This section also lists and summarizes on-going litigation and other important legal matters to which the company is a party. If you plan to pursue a similar marketing strategy to the company you are analyzing, it’s helpful to know if there is a class action lawsuit taking place as a result of that strategy. Or perhaps the company is facing so many lawsuits that you may want to think twice before going into business with them.
Section 2: Management Discussion and Analysis (MD&A)
This is the part that you want to read slowly. MD&A offers management’s assessment of the company’s financial and operating condition. Unlike outside analysts, the MD&A is written by the people who are actually running the business day to day. It gives you a unique perspective on the condition of the company. It’s important to read this with the financial statements handy.

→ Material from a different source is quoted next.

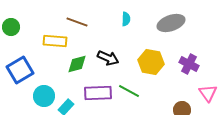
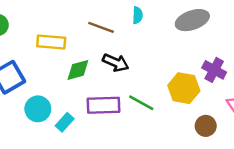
brown line: (77, 22) -> (101, 27), moved
yellow hexagon: (151, 62) -> (184, 88), moved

The MD&A tells the “why” behind the numbers. The MD&A also provides details on non-recurring charges. This could include costs associated with a divesture, acquisition or other one-time charges. Keeping track of non-recurring charges is essential if you are conducting your research for valuation purposes. Finally, take a close look at the section on liquidity. If a company runs out of cash then it’s out of business. The discussion of liquidity provides information on cash, cash equivalents, lines of credit and debt.
Financial statements and notes are also included in Section 2. Importantly, these statements are audited and include detailed notes. The notes are filled with rich data that may not be available elsewhere. The value of reviewing financial statements without notes is diminished. While reviewing the notes be on the lookout for:
- Listing of key assumptions used to determine financial statements
- Detailed information on business segments
- Information on recent acquisitions
Part 3: Directors and officers information
This provides information on key players leading the company, their backgrounds and their compensation. This information can be useful if you need benchmarks to negotiate the sale of your company and you plan to stay on as an employee. It also provides the names of individuals that you can reach out to for advice or to play a formal role within your company.
Part 4: Exhibits
The exhibits, in many cases, consume many more pages than the actual filing itself. It’s important to be selective with regard to the exhibits you review otherwise it may not be a productive use of your time to go through too many. Look for:
- Bank credit agreements and amendments—look for information on terms, covenants and more
- Management employment agreements
- Merger agreements
Reviewing the 10-Ks of three leading companies in your industry can be done over a weekend. It’s a great (and free) way to inform yourself.